En el Reino Unido me certifiqué como practitioner de EFT-Tapping (Técnica de Liberación Emocional) y a lo largo de los años, me he formado en disciplinas como la Terapia Gestalt, Eneagrama, Astrología, Constelaciones Familiares, Chamanismo, Un Curso de Milagros (UCDM), Reiki, Mindfulness y Autocompasión. También me nutro de la sabiduría de los más de 300 libros leídos que componen mi biblioteca sobre desarrollo humano y espiritual.

Mi perspectiva sobre la religión es sincrética. Estudio de forma continuada Kabbalah, Budismo Zen y Taoísmo, integrando las filosofías espirituales de diferentes partes del mundo y las enseñanzas de grandes maestros espirituales que han influido profundamente en mi carrera.

selva-humana-enso-bg

Experiencia

Durante años trabajé como psicóloga en mi consulta presencial, acompañando procesos individuales y de pareja. He impartido talleres y conferencias en cuatro países y dirigí un círculo de mujeres durante 3 años, impulsada por mi pasión de crear lazos de comunidad significativos.

También he sido cooperante internacional con streetchildren en Filipinas y con la tribu Huaorani en la Amazonía, y trabajadora social con personas transeúntes y menores en situación de acogida.

Además, desde que trabajé con 20 años en un hospital de cuidados paliativos, me siento honrada de acompañar a personas en su transición al otro lado del velo en sus últimas semanas o meses de vida.

En el plano personal, he transitado los caminos que hoy ayudo a sanar. Viví la perdida de mi hermana gemela y el Síndrome del Gemelo Solitario. Superé un TEPT-C (Trastorno de Estrés Postraumático Complejo), bullying escolar, burnout laboral, ansiedad y ataques de pánico (inducidos por una interacción de fármacos). Y una larga etapa de mi vida sin salud me llevó a atravesar mi propia noche oscura del alma y redescubrir el sentido de la vida.
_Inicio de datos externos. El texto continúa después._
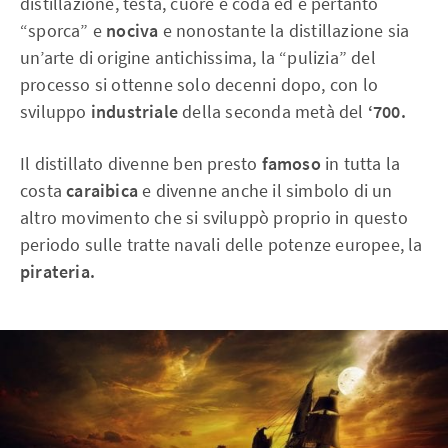
distillazione, testa, cuore e coda ed è pertanto
“sporca” e
nociva
e nonostante la distillazione sia
un’arte di origine antichissima, la “pulizia” del
processo si ottenne solo decenni dopo, con lo
sviluppo
industriale
della seconda metà del
‘700.
Il distillato divenne ben presto
famoso
in tutta la
costa
caraibica
e divenne anche il simbolo di un
altro movimento che si sviluppò proprio in questo
periodo sulle tratte navali delle potenze europee, la
pirateria.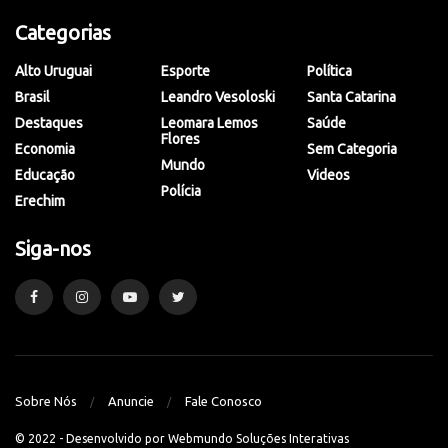
Categorias
Alto Uruguai
Esporte
Política
Brasil
Leandro Vesoloski
Santa Catarina
Destaques
Leomara Lemos
Saúde
Flores
Economia
Sem Categoria
Mundo
Educação
Videos
Polícia
Erechim
Siga-nos
Sobre Nós
Anuncie
Fale Conosco
© 2022 - Desenvolvido por
Webmundo Soluções Interativas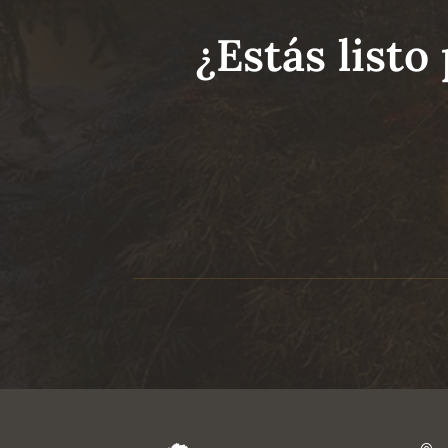
¿Estás listo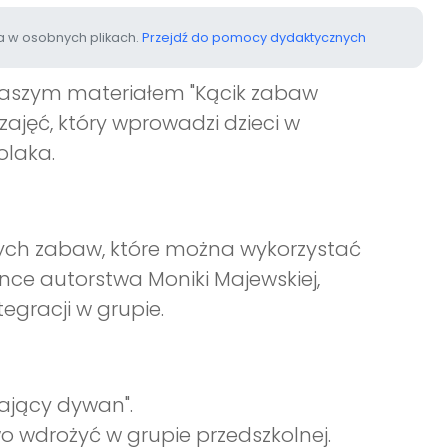
 w osobnych plikach.
Przejdź do pomocy dydaktycznych
naszym materiałem "Kącik zabaw
 zajęć, który wprowadzi dzieci w
olaka.
nych zabaw, które można wykorzystać
nce autorstwa Moniki Majewskiej,
egracji w grupie.
ający dywan".
o wdrożyć w grupie przedszkolnej.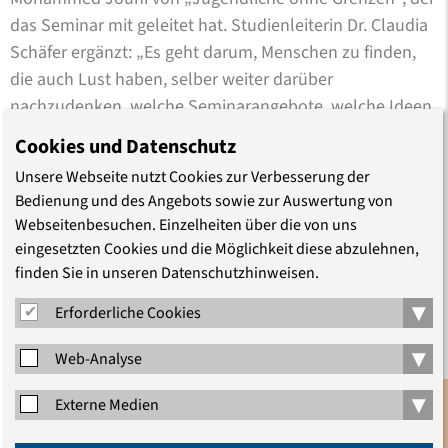
das Seminar mit geleitet hat. Studienleiterin Dr. Claudia
Schäfer ergänzt: „Es geht darum, Menschen zu finden,
die auch Lust haben, selber weiter darüber
nachzudenken, welche Seminarangebote, welche Ideen,
welche Aktivitäten für andere Geflüchtete hier in
Cookies und Datenschutz
Deutschland interessant sein könnten.“
Unsere Webseite nutzt Cookies zur Verbesserung der
Bedienung und des Angebots sowie zur Auswertung von
In diesem ersten Schritt sei es ihr in allererster Linie
Webseitenbesuchen. Einzelheiten über die von uns
darum gegangen, zuzuhören und zu verstehen, was
eingesetzten Cookies und die Möglichkeit diese abzulehnen,
junge Menschen mit Fluchterfahrung bewegt und
finden Sie in unseren Datenschutzhinweisen.
welchen politischen Fragen sie sich nähern wollen, sagt
▾
Erforderliche Cookies
die Studienleiterin nach der Veranstaltung. „Dafür haben
wir viele verschiedene inhaltliche und methodische
▾
Web-Analyse
Impulse aus der historisch-politischen Bildung, der
Antidiskriminierungsarbeit, der Körperarbeit und vieles
▾
Externe Medien
mehr gesetzt. Das Interesse und die eigenen
Anmeldung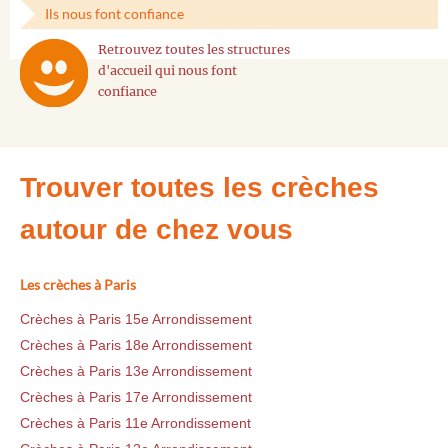
Ils nous font confiance
Retrouvez toutes les structures
d'accueil qui nous font
confiance
Trouver toutes les crèches
autour de chez vous
Les crèches à Paris
Crèches à Paris 15e Arrondissement
Crèches à Paris 18e Arrondissement
Crèches à Paris 13e Arrondissement
Crèches à Paris 17e Arrondissement
Crèches à Paris 11e Arrondissement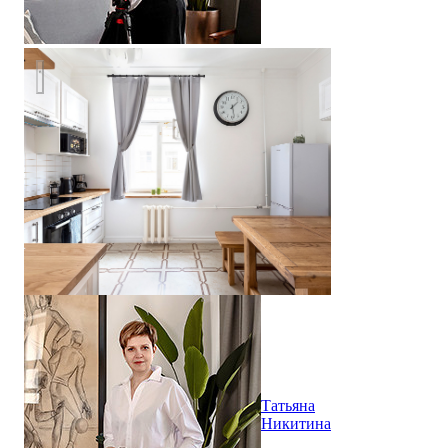
Скандинавский лаконизм под аренду
Татьяна
Никитина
Soy una PAS (persona altamente sensible), empath (hiperempática) y tengo altas capacidades.

He vivido en 5 países, y en mi veintena di la vuelta al mundo en solitario durante casi tres años, viajando sin móvil, solo con mi mochila, en la que fue una intensa y verdaderamente reveladora búsqueda espiritual.

selva-humana-enso-bg

Conexión

Desde que me alcanza la memoria, he tenido una estrecha conexión con el otro lado del velo. Cuando era niña sentía miedo, pero al ir creciendo y estudiando sobre espiritualidad, empecé a comprenderme e integrar lo que sentía, a la vez que se fue desarrollando mi capacidad clarisintiente.

Desde entonces, recibo información de forma constante sobre mi entorno o sobre aquello en lo que pongo mi atención. Estas percepciones me llegan en forma de emociones, sensaciones corporales o pensamientos saturados de información no disponible a primera vista.

Además, practico la meditación y la escritura automática para conectar con mis guías espirituales (mis ancestros, maestros ascendidos, ángeles y mi animal del poder), lo que me ofrece una perspectiva más elevada sobre el proceso terapéutico de las personas que me consultan.